Re: Some thoughts about the revised provenance Model document from Graham Klyne on 2011-10-21 (public-prov-wg@w3.org from October 2011)

From: Graham Klyne <Graham.Klyne@zoo.ox.ac.uk>
Date: Fri, 21 Oct 2011 10:34:25 +0100
To: public-prov-wg@w3.org
Message-ID: <4EA13CA1.3040109@zoo.ox.ac.uk>
On 20/10/2011 16:38, Myers, Jim wrote:
>>>> cf:e2 a prov:Entity.
>>>> cf:e2 cf:hasLocation dbpedia:Berlin.
>>>> dbpedia:Berlin dbpedia-owl:leader dbpedia:Klaus_Wowereit.
>>>> dbpedia:Klaus_Wowereit dbpprop:nationality dbpedia:Germany.
>>>>
>>>> Obviously, I can just keep building this massive graph using linked data.
>>>> If that's the case what characterizes cf:e2?
>>>> Is it just cf:hasLocation dbpedia:Berlin or is it everything else?
>>>
>>> IMO:
>>>
>>> Only
>>>      cf:e2 cf:hasLocation dbpedia:Berlin .
>>>
>>> would be characterizing cf:e2.
>>
>> +1
>
> I agree, and this set of statements implies that the entity is characterized by being in Berlin 'however' Berlin changes. The art exhibit was in Berlin for two months and whether those spanned an election or not does not affect the assertion. (Nor would Berlin annexing a neighboring village and changing its boundaries, etc.)

Yes, that's how I see it.

> I think this brings up the larger question of what the additional RDF statements mean, e.g. are they part of the provenance assertions/does the provenance model give them meaning or are they just non-modeled annotation that, if you understand that third-party language, you can use to find the provenance assertions and entities of interest? If they're out of scope, we can perhaps not talk about them at all, but if we want to allow such statements to, for example, be included in an account and asserted, we may need to define their meaning - i.e. when do we assume Klaus was the leader (when the account was created, some point during the entity's lifetime (perhaps ambiguous if we have multiple entities around), over the duration of an entity/all entities?)

This is an area where I've been trying to look at the "detail".  Cf. 
http://lists.w3.org/Archives/Public/public-prov-wg/2011Oct/0156.html

The view I'm currently leaning towards is that statements that are unequivocally 
provenance are expressed explicitly using the core provenance concepts such as 
PEs and agents, etc.

But there may be other RDF statements that can be interpreted as provenance 
information, but to do so might require specific knowledge of the vocabulary 
used and/or domain of the application.  So:

   ex:aDocument a prov:Entity ;
     dcterms:creator "Meritorious Meerkat" .

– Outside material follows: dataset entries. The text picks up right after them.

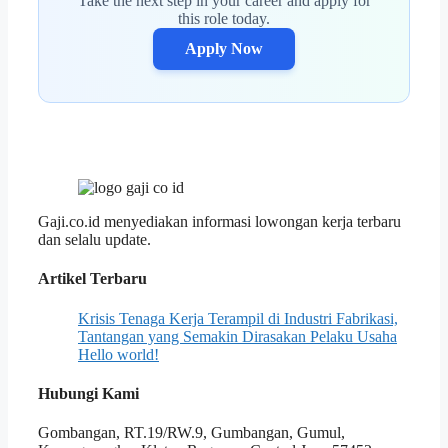
Take the next step in your career and apply for
this role today.
Apply Now
Gaji.co.id menyediakan informasi lowongan kerja terbaru
dan selalu update.
Artikel Terbaru
Krisis Tenaga Kerja Terampil di Industri Fabrikasi,
Tantangan yang Semakin Dirasakan Pelaku Usaha
Hello world!
Hubungi Kami
Gombangan, RT.19/RW.9, Gumbangan, Gumul,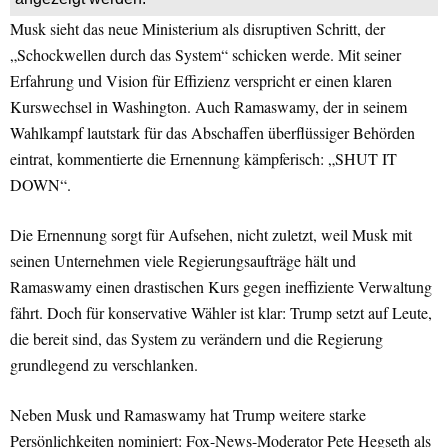
Musk sieht das neue Ministerium als disruptiven Schritt, der
„Schockwellen durch das System“ schicken werde. Mit seiner
Erfahrung und Vision für Effizienz verspricht er einen klaren
Kurswechsel in Washington. Auch Ramaswamy, der in seinem
Wahlkampf lautstark für das Abschaffen überflüssiger Behörden
eintrat, kommentierte die Ernennung kämpferisch: „SHUT IT
DOWN“.
Die Ernennung sorgt für Aufsehen, nicht zuletzt, weil Musk mit
seinen Unternehmen viele Regierungsaufträge hält und
Ramaswamy einen drastischen Kurs gegen ineffiziente Verwaltung
fährt. Doch für konservative Wähler ist klar: Trump setzt auf Leute,
die bereit sind, das System zu verändern und die Regierung
grundlegend zu verschlanken.
Neben Musk und Ramaswamy hat Trump weitere starke
Persönlichkeiten nominiert: Fox-News-Moderator Pete Hegseth als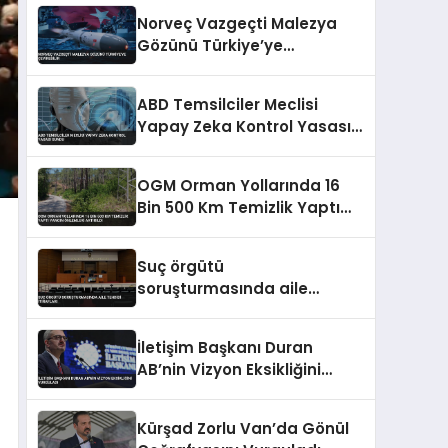
Norveç Vazgeçti Malezya
Gözünü Türkiye’ye
Çevirebilir
ABD Temsilciler Meclisi
Yapay Zeka Kontrol Yasası
Sundu
OGM Orman Yollarında 16
Bin 500 Km Temizlik Yaptı
Yangın Önlemleri Artırıldı
Suç örgütü
soruşturmasında aile
tehdidi itirafları
İletişim Başkanı Duran
AB’nin Vizyon Eksikliğini
Vurguladı
Kürşad Zorlu Van’da Gönül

might be interpreted as a provenance expression, thus:

   ex:DocumentCreation rdfs:subclassOf prov:ProcessExecution .
   ex:aDocument a prov:Entity ;
     prov:wasGeneratedBy
       [ a ex:DocumentCreation ;
         prov:wasControlledBy
           [ a prov:Agent ;
             foaf:name "Meritorious Meerkat"
           ]
       ] .

But I don't think it would be possible *in the general case* to decide if some 
RDF statements are or are not provenance.

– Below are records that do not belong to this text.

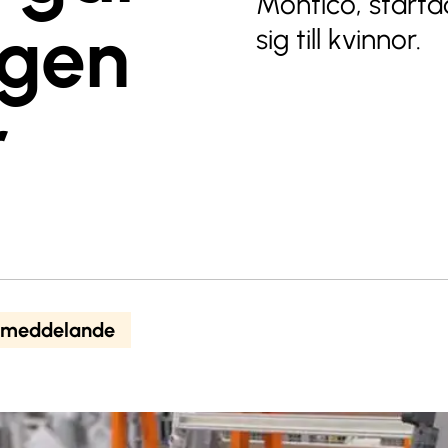
Montico, starta
ngen
sig till kvinnor.
r
smeddelande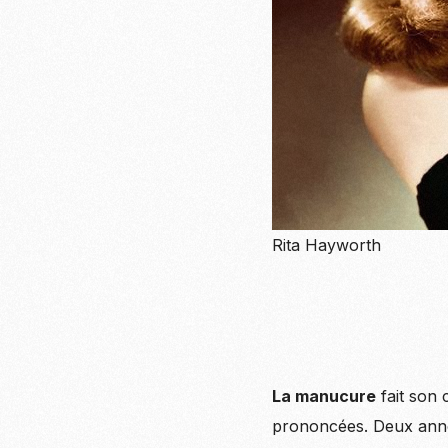
Rita Hayworth
La manucure
fait son 
prononcées. Deux anné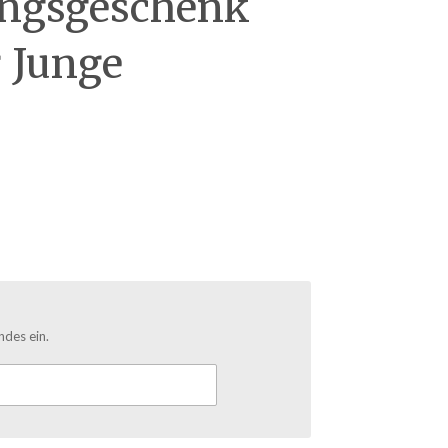
ungsgeschenk
r Junge
ndes ein.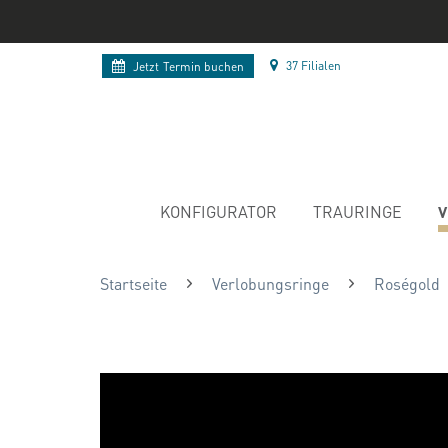
37 Filialen
Jetzt
Termin buchen
V
KONFIGURATOR
TRAURINGE
Startseite
Verlobungsringe
Roségold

> I suggested previously that we might just use the account boundary as a way to distinguish when a statement such as
> cf:e2 cf:hasLocation dbpedia:Berlin was meant to imply that e2 has a fixed/characterizing location of Berlin, versus having the general RDF meaning (as above - no lifetime specified and therefore unclear whether it is asserted as fixed). If we want to ascribe additional meaning to statements about , for example, who was the leader of Berlin, as part of provenance, does an account also help, e.g. putting such an RDF statement in an account is an assertion that it is true for the duration of the account? (And if that's not what you mean, you create an entity to say when it is true, or you leave that statement out of the account/send it as a helpful annotation outside the model).

Hmmm...   is the following too radical?

To the extent that entity descriptions are (part of) provenance expressions, we 
don't recognize non-fixed statements in valid provenance expressions.  (Subject 
to some outermost context implied by the application - I think there's a version 
of the frame problem that can come into play here.  But the immediate concern is 
that by accepting a provenance expression, one accepts the fixedness of any 
statements about the entity/ies mentioned.)

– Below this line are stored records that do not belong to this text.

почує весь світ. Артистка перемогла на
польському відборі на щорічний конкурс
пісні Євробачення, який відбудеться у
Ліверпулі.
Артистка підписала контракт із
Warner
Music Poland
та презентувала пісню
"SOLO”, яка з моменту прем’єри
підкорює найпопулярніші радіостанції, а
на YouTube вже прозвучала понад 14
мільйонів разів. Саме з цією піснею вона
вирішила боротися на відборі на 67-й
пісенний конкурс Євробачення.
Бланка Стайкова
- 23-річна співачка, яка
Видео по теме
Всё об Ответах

>>> dbpedia:Berlin is not characterized - unless it was also a prov:Entity.
>>>
>>>
>>> Now I don't know the answer for anonymous nodes:
>>>
>>> cf:e2 a prov:Entity.
>>> cf:e2 cf:hasLocation [
>>>      dbpedia-owl:leader [
>>>         foaf:name "Klaus Wowereit"
>>>         dbpprop:nationality dbpedia:Germany
>>>       ],
>>> ]
>>>
>>>
>>> My simple reading of this is that cf:e2 has a location of somewhere
>>> where the German called Klaus Wowereit is "the leader" - but neither
>>> Hr Bürgermeister Wowereit or the implied Berlin is a "characterising
>>> attribute".
>>>
>>> If we distance ourselves slightly from the notions of "characterising
>>> attributes" we can just say that the properties stated directly on (or
>>> with?) an entity was true/fixed attributes throughout the lifetime of
>>> the entity. Any nested propertioes might or might not have been true/
>>> throughout that lifetime.  (Thus cf:e2 could have existed in Berlin
>>> before Hr Wowereit became the mayor).
>>
>> That works for me.
>
> I'm not sure we can get an unambiguous interpretation with this model - if Wowereit was mayor of one town and moved to Berlin an became Mayor there, what does the blank node resolve to for provenance purposes. E.g. for RDF, with no sense of time, the interpretation of the blank node can change, but when we connect it to an entity and intend for the location of that entity to be fixed, we need a way to pick one answer.

The blank nodes correspond to existential variables, and as such are not 
expected to have an unambiguous interpretation.

So cf:e2 has some location whose leader was named "Klaus Wowereit", etc.  All 
that really matters is that the truth of the entire statement is fixed for the 
entity concerned.  If the entity moves with Klaus, the location may change but 
the truth does not.  (The entity concerned might be Klause himself?)

> I would have read this as e2 as having the location where Wowereit was the leader, which could have been Berlin for part of the time and some other location (Klaus has a favorite paperweight and he's kept it with him wherever he has been leader, and we want to record the provenance of that paperweight - as-a-symbol-of-office-in-his-leadership location so we created e2 to be that characterization.

Yes, quite!  (I should have read ahead in more detail!)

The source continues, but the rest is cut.